FYI, the PyHealth Weekly Live will introduce basic pyhealth modules sequentially and showcase the newly developed functions as well as different use cases. For efficiency, all live lasts for around half an hour and the video collections are can be found in YouTube. The future scheduled topics are announced here. Hope to see you all on every wednesday night!

Introduction [Video]#

PyHealth can support diverse electronic health records (EHRs) such as MIMIC and eICU and all OMOP-CDM based databases and provide various advanced deep learning algorithms for handling important healthcare tasks such as diagnosis-based drug recommendation, patient hospitalization and mortality prediction, and ICU length stay forecasting, etc.

Build a healthcare AI pipeline can be as short as 10 lines of code in PyHealth.

Modules#

All healthcare tasks in our package follow a five-stage pipeline:

load dataset -> define task function -> build ML/DL model -> model training -> inference

! We try hard to make sure each stage is as separate as possibe, so that people can customize their own pipeline by only using our data processing steps or the ML models. Each step will call one module and we introduce them using an example.

An ML Pipeline Example#

  • STEP 1: <pyhealth.datasets> provides a clean structure for the dataset, independent from the tasks. We support MIMIC-III, MIMIC-IV and eICU, as well as the standard OMOP-formatted data. The dataset is stored in a unified Patient-Visit-Event structure.

from pyhealth.datasets import MIMIC3Dataset
mimic3base = MIMIC3Dataset(
    root="https://storage.googleapis.com/pyhealth/Synthetic_MIMIC-III/",
    tables=["DIAGNOSES_ICD", "PROCEDURES_ICD", "PRESCRIPTIONS"],
    # map all NDC codes to ATC 3-rd level codes in these tables
    code_mapping={"NDC": ("ATC", {"target_kwargs": {"level": 3}})},
)

User could also store their own dataset into our <pyhealth.datasets.SampleDataset> structure and then follow the same pipeline below, see Tutorial

  • STEP 2: <pyhealth.tasks> inputs the <pyhealth.datasets> object and defines how to process each patient’s data into a set of samples for the tasks. In the package, we provide several task examples, such as drug recommendation and length of stay prediction.

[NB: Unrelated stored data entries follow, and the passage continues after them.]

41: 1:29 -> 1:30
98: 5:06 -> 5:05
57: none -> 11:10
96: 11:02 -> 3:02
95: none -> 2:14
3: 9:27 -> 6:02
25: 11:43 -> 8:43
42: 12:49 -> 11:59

from pyhealth.tasks import drug_recommendation_mimic3_fn
from pyhealth.datasets import split_by_patient, get_dataloader

mimic3sample = mimic3base.set_task(task_fn=drug_recommendation_mimic3_fn) # use default task
train_ds, val_ds, test_ds = split_by_patient(mimic3sample, [0.8, 0.1, 0.1])

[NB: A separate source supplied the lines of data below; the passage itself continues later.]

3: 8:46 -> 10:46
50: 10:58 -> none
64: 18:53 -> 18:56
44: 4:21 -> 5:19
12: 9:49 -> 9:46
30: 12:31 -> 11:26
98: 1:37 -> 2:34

# create dataloaders (torch.data.DataLoader)
train_loader = get_dataloader(train_ds, batch_size=32, shuffle=True)
val_loader = get_dataloader(val_ds, batch_size=32, shuffle=False)
test_loader = get_dataloader(test_ds, batch_size=32, shuffle=False)
  • STEP 3: <pyhealth.models> provides the healthcare ML models using <pyhealth.models>. This module also provides model layers, such as pyhealth.models.RETAINLayer for building customized ML architectures. Our model layers can used as easily as torch.nn.Linear.

from pyhealth.models import Transformer

model = Transformer(
    dataset=mimic3sample,
    feature_keys=["conditions", "procedures"],
    label_key="drugs",
    mode="multilabel",
)
  • STEP 4: <pyhealth.trainer> is the training manager with train_loader, the val_loader, val_metric, and specify other arguemnts, such as epochs, optimizer, learning rate, etc. The trainer will automatically save the best model and output the path in the end.

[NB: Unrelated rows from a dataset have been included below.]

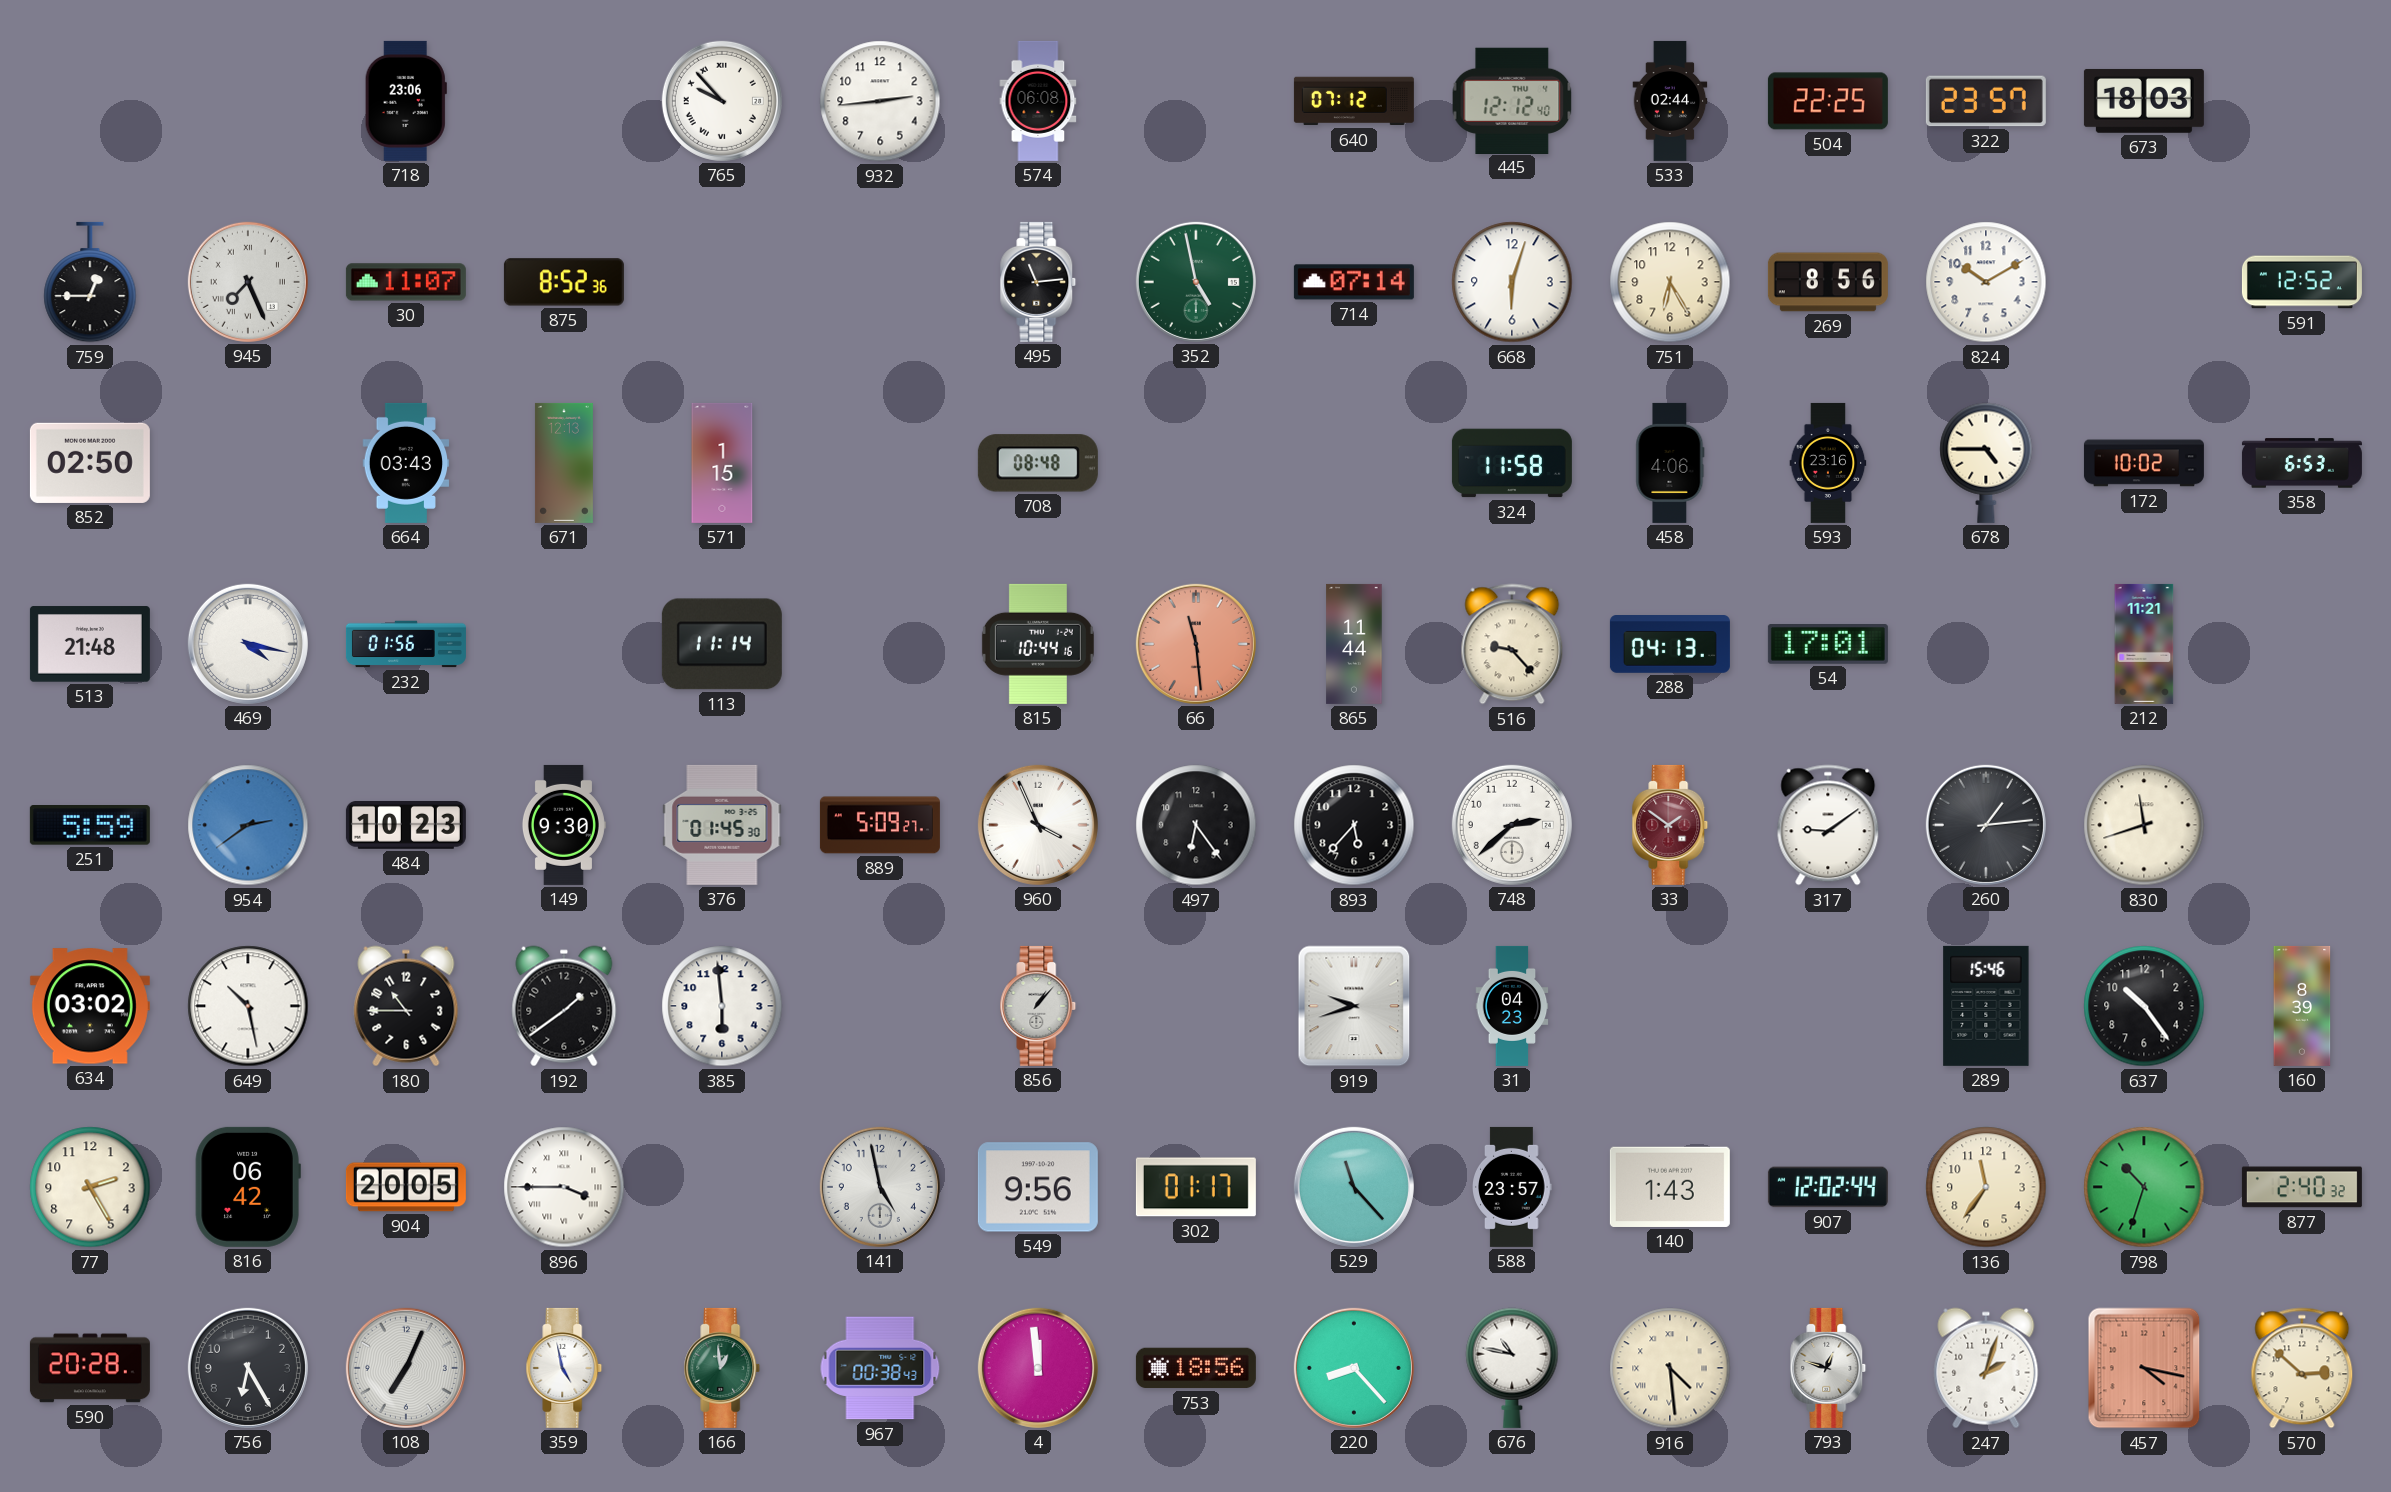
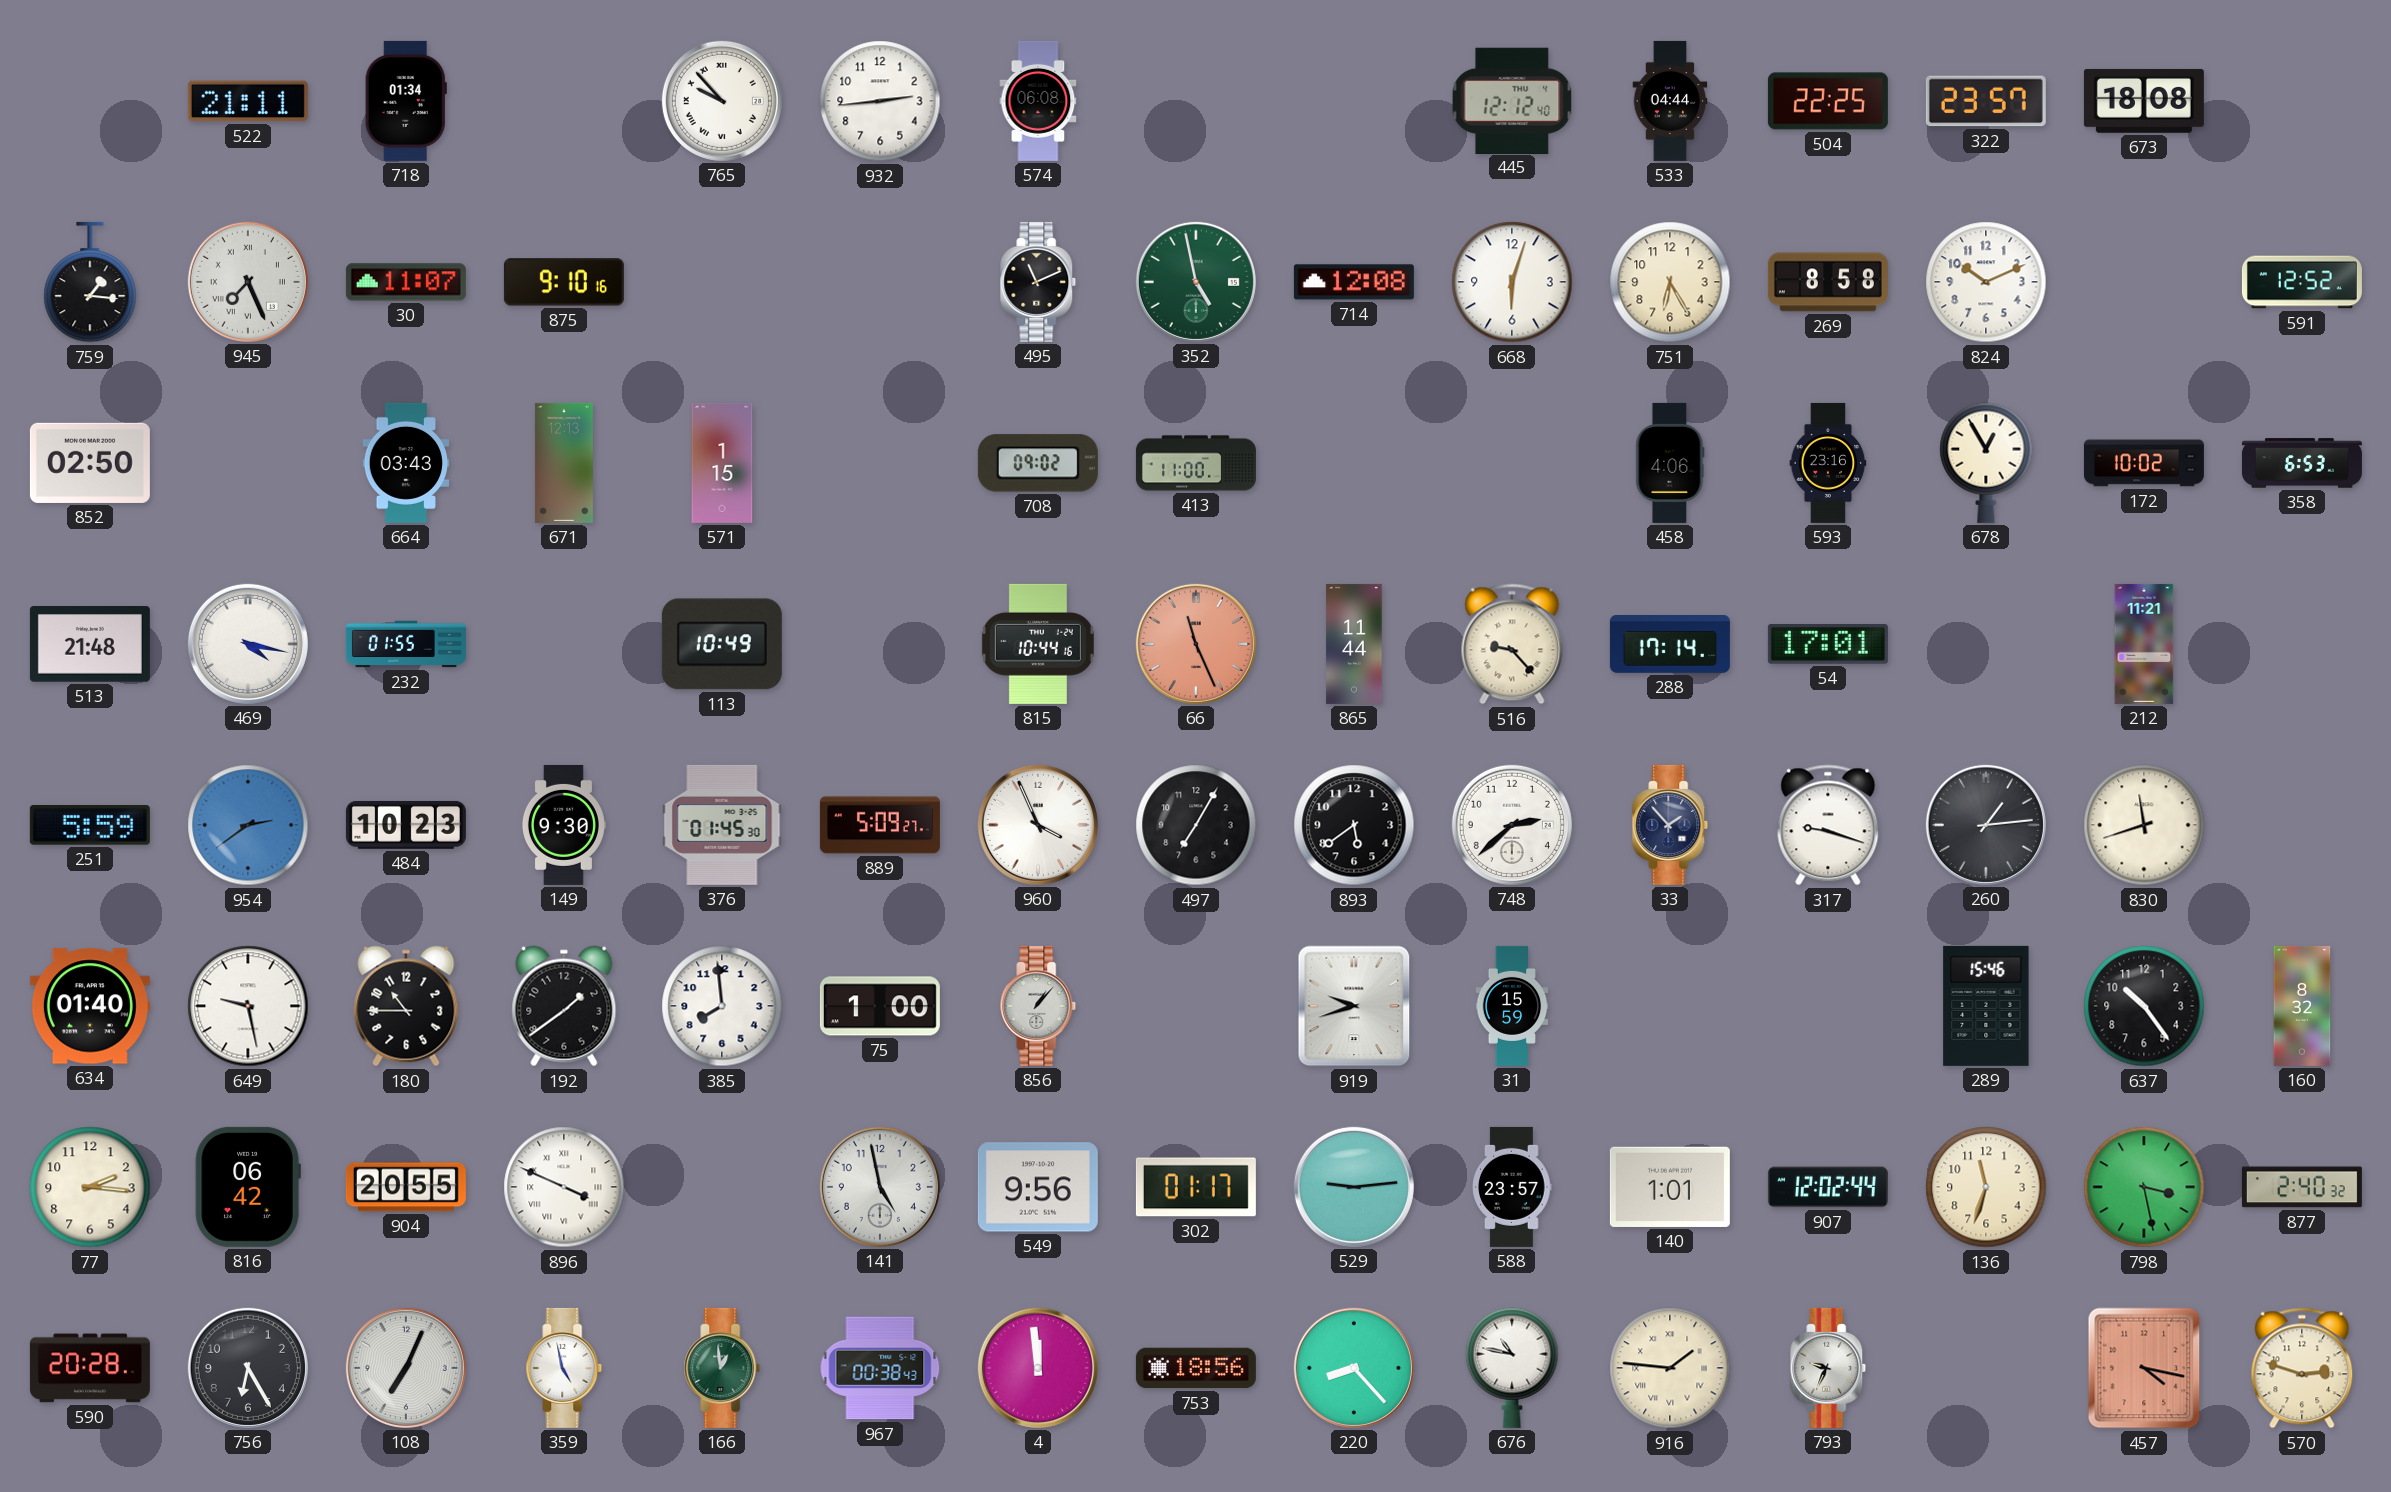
522: none -> 21:11
718: 23:06 -> 01:34
640: 07:12 -> none
533: 02:44 -> 04:44
673: 18:03 -> 18:08
759: 12:45 -> 1:16
875: 8:52 -> 9:10
495: 11:14 -> 11:11
714: 07:14 -> 12:08
269: 8:56 -> 8:58
824: 10:10 -> 10:11
708: 08:48 -> 09:02
413: none -> 11:00
324: 11:58 -> none
678: 4:45 -> 12:55
232: 01:56 -> 01:55
113: 11:14 -> 10:49
66: 11:29 -> 11:26
288: 04:13 -> 17:14
497: 6:24 -> 7:05
893: 5:37 -> 5:39
33: 1:51 -> 1:53
33 dial: burgundy -> navy
317: 9:09 -> 9:18
634: 03:02 -> 01:40
649: 10:28 -> 9:28
385: 5:59 -> 7:59
75: none -> 1:00
31: 04:23 -> 15:59
160: 8:39 -> 8:32
77: 2:25 -> 2:16
904: 20:05 -> 20:55
896: 3:45 -> 3:49
529: 11:23 -> 9:14
140: 1:43 -> 1:01
136: 11:36 -> 11:33
798: 10:33 -> 3:28
916: 4:29 -> 1:46
793: 12:48 -> 9:34
247: 2:03 -> none
570: 2:52 -> 2:48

from pyhealth.trainer import Trainer

trainer = Trainer(model=model)
trainer.train(
    train_dataloader=train_loader,
    val_dataloader=val_loader,
    epochs=50,
    monitor="pr_auc_samples",
)
  • STEP 5: <pyhealth.metrics> provides several common evaluation metrics (refer to Doc and see what are available) and special metrics in healthcare, such as drug-drug interaction (DDI) rate.

trainer.evaluate(test_loader)

Medical Code Map#

  • <pyhealth.codemap> provides two core functionalities: (i) looking up information for a given medical code (e.g., name, category, sub-concept); (ii) mapping codes across coding systems (e.g., ICD9CM to CCSCM). This module can be independently applied to your research.

  • For code mapping between two coding systems

from pyhealth.medcode import CrossMap

codemap = CrossMap.load("ICD9CM", "CCSCM")
codemap.map("82101") # use it like a dict

codemap = CrossMap.load("NDC", "ATC")
codemap.map("00527051210")
  • For code ontology lookup within one system

from pyhealth.medcode import InnerMap

icd9cm = InnerMap.load("ICD9CM")
icd9cm.lookup("428.0") # get detailed info
icd9cm.get_ancestors("428.0") # get parents

Medical Code Tokenizer#

  • <pyhealth.tokenizer> is used for transformations between string-based tokens and integer-based indices, based on the overall token space. We provide flexible functions to tokenize 1D, 2D and 3D lists. This module can be independently applied to your research.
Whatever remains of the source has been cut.